Hi Andy, I’am writing my personal statement for graduate program. I have 1-year working experience which is not particularly relevant to the academic program. But there are still some things illustrated my capacity and why I chose the program. Should I take this working experience in my PS?
Thank you for this question. There are two things I want to emphasize in response! 🙂
Write strategically, not exhaustively
Weigh this experience against other experiences you are including in the document.
I would say that the purpose of including any of it at all is to illustrate your motivation and capacity for the program.
Therefore you don’t need to try to cover everything you’ve done exhaustively in your statement. In fact, it’s better if you’re selective. But why?

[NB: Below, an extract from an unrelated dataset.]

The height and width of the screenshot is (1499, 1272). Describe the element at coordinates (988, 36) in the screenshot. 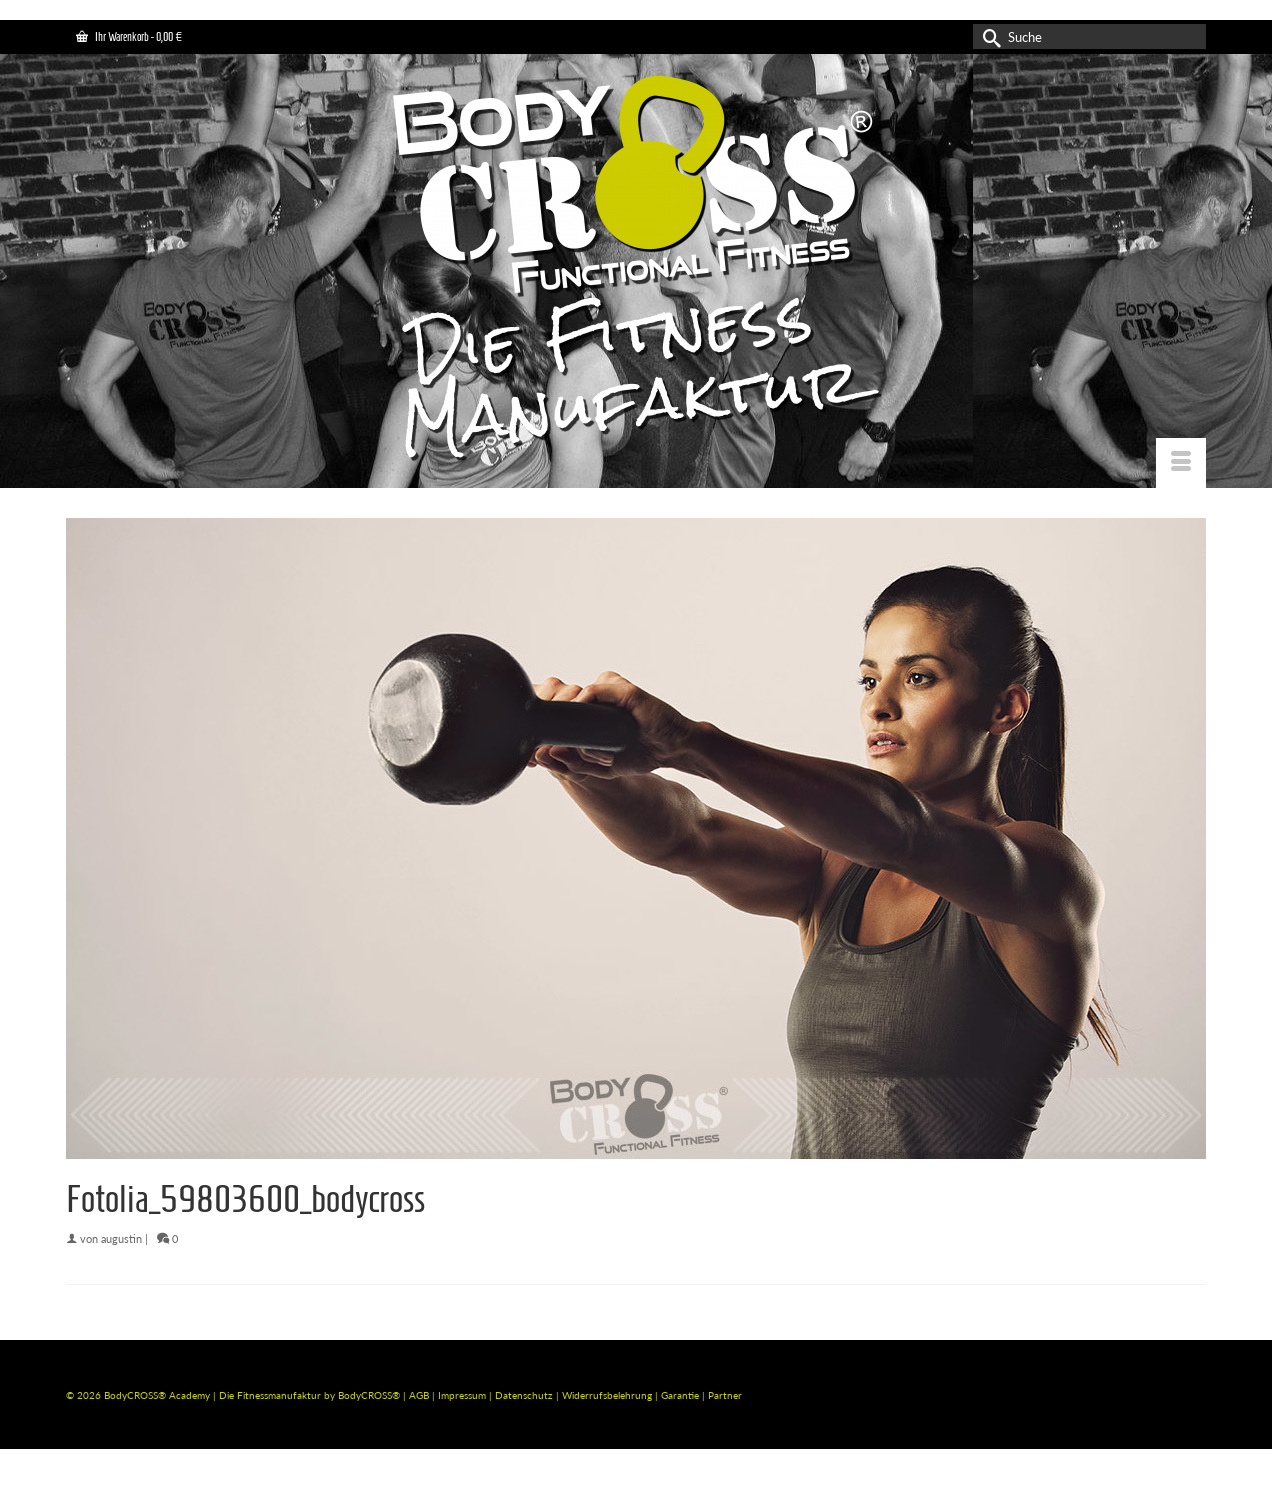

I see `[Submit Search]` at that location.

The statement is a piece of persuasive writing. I’ve unpacked what that means in another Q&A response here. The point is: Everything you include in your statement should be there because it substantiates either a valuable skill or an aspect to your motivation for the program. Thus, it helps build your case for admission.
Therefore if this experience does indeed substantiate an important point that none of your other experience could, that’s fantastic – it may well qualify for inclusion. But my advice is: Know exactly what that is. Often I see candidates including experiences in there statements in a sort of ‘throw it at the wall and see what sticks’ way. It’s as if they’re answering one of those exam questions where a recommended strategy is to write down as much information as you can think of as quickly as possible in order to get the points. This doesn’t work like that. I want to add: I’m not suggesting you think it does work like that – I just want to make the wider point 🙂
Write with purpose; be strategic in the material you choose to share – it should all substantiate your case for admission and introduce you as an individual.
Otherwise, it doesn’t qualify for inclusion!
Narrative flow is what gives your document a smooth reading experience. The material should be arranged in a sequence that reflects the argument you want to make. It can be elegant!
So—very similarly—remember you don’t need to cram every experience into your statement.
If, however, you know there is a good reason to include it—and you feel this is a valid strategic reason given the question and the other material you’re including—then the experience has a place in your statement.